Tumor-like Chronic Pancreatitis Is Often Autoimmune Pancreatitis.

ABSTRACT

BACKGROUND: Distinguishing between pancreatic cancer and chronic pancreatitis (CP) is often difficult. Certain (5-6%) CP cases are autoimmune in nature, and these patients respond to corticosteroid treatment, making surgery avoidable.
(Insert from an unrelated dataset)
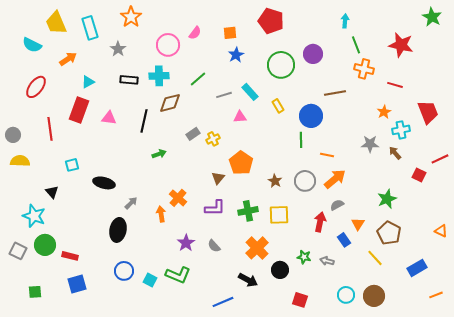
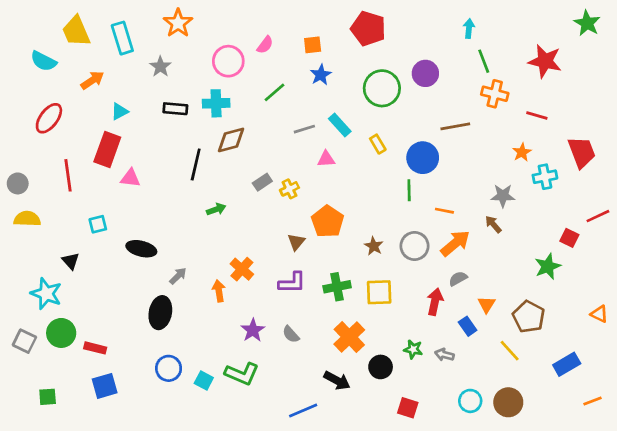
green line: (198, 79) -> (275, 92), moved
pink triangle: (109, 118) -> (130, 178), moved
brown arrow: (395, 153) -> (493, 224), moved
green star: (387, 199) -> (548, 266), moved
Our aim was to evaluate the incidence of autoimmune pancreatitis (AIP) among patients operated on for a pancreatic mass with a final histology of CP. PATIENTS AND METHODS: A total of 33 patients were operated on at the Tampere or Helsinki University Hospital for suspicion of cancer, but with final histopathological diagnosis of CP. The median age was 58 (31-81) years; 26 patients (79%) were male. There were 28 pancreaticoduodenectomes and five left pancreatic resections. Surgical specimens were re-evaluated by experienced pathologists, with representative samples chosen for immunohistochemistry Each sample was scored as positive or negative for immunoglobulin G4 (IgG4) independently by two pathologists. Honolulu consensus criteria served for AIP sub-typing. RESULTS: Out of the 33 specimens, 10 (30%) were positive for IgG4. Histopathological re-evaluation of these revealed all to be type 1 AIP. CONCLUSION: The proportion of AIP, according to IgG4-positive immunohistochemistry and histological re-evaluation, was much higher than expected. This suggests that by focusing on diagnosis of AIP preoperatively, certain patients might be treated with corticosteroids and possibly avoid unnecessary surgery.